Pull each line holding the word "zastupiteľstvo" from the data.

═══ Provided material ═══

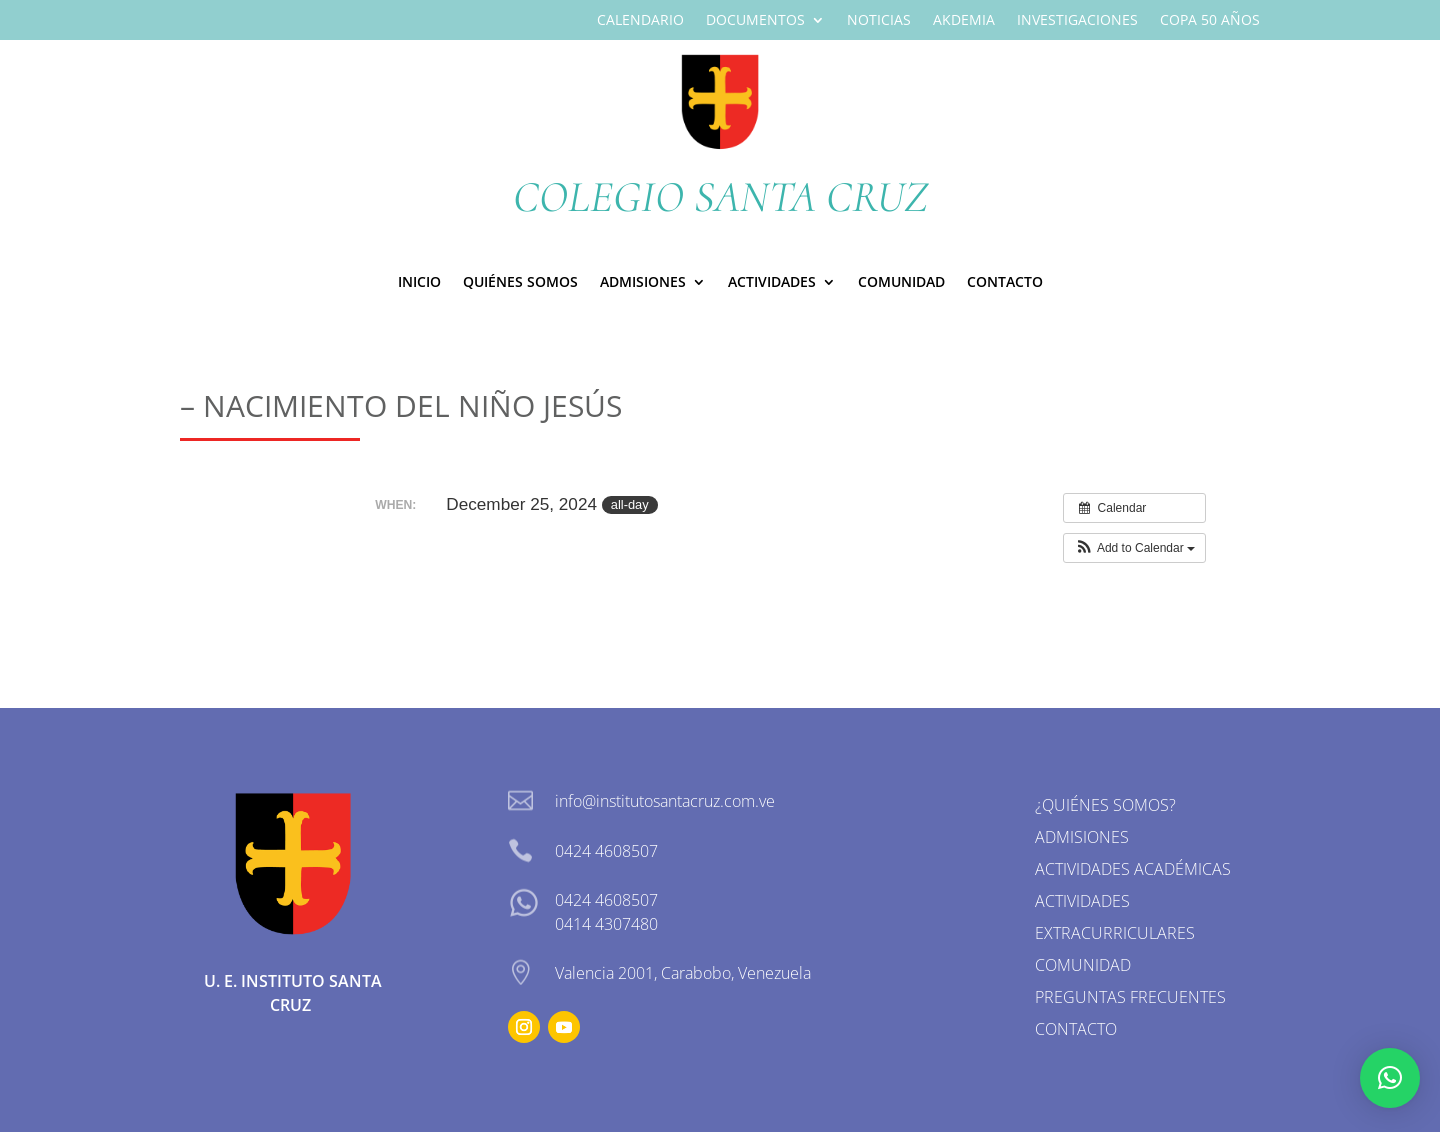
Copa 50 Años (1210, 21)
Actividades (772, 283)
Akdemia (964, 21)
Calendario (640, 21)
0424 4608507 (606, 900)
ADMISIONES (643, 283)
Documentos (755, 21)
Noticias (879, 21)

═══
═══ Provided material ═══

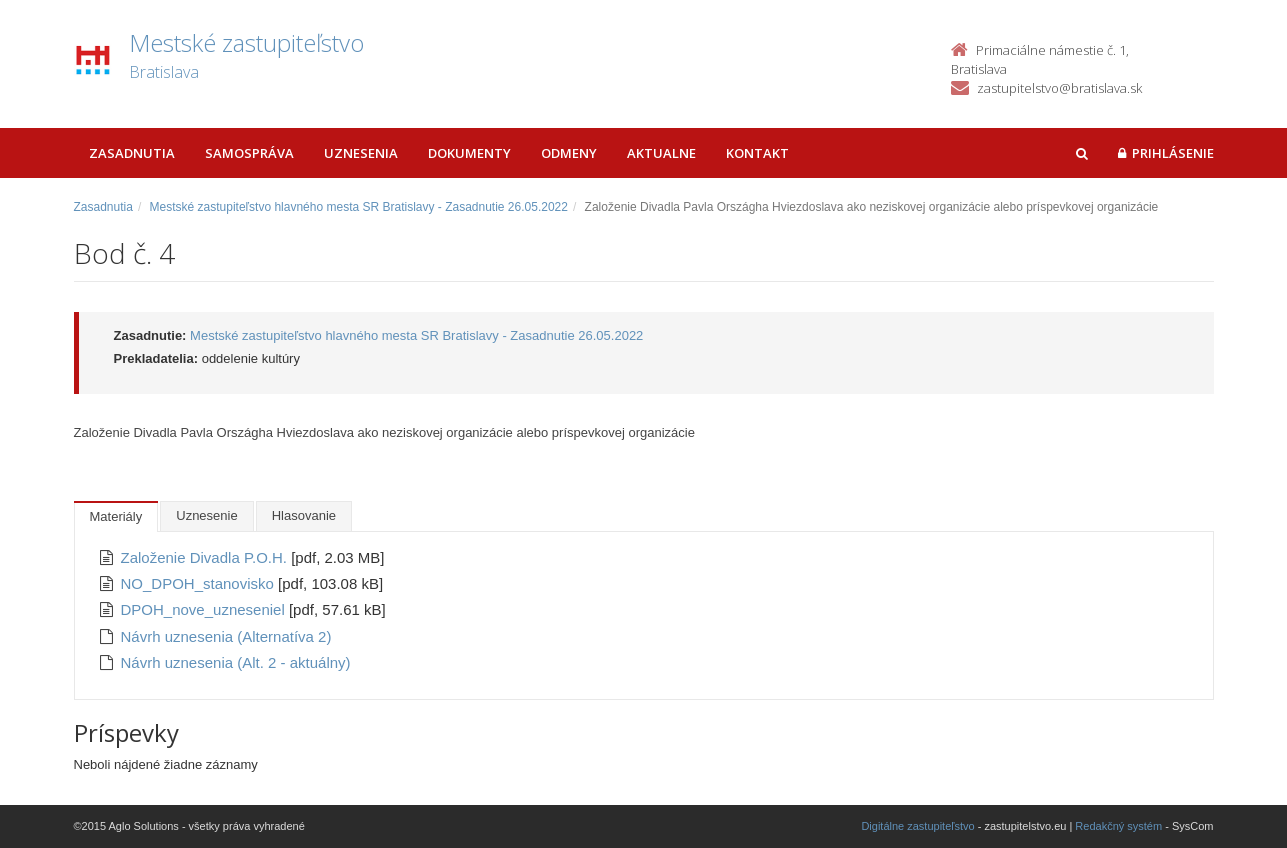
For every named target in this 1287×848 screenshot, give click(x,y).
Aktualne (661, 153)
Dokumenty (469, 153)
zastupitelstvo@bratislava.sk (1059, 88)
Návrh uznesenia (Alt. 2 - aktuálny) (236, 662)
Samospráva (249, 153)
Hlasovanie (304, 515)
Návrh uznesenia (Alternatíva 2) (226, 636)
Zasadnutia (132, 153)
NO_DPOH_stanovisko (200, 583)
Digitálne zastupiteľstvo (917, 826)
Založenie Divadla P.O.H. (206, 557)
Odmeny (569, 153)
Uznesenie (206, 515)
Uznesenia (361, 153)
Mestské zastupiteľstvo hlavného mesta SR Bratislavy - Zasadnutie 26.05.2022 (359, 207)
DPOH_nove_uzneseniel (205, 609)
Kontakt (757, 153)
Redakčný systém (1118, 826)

═══

Written answer
Digitálne zastupiteľstvo (917, 826)
Mestské zastupiteľstvo hlavného mesta SR Bratislavy - Zasadnutie 26.05.2022 (359, 207)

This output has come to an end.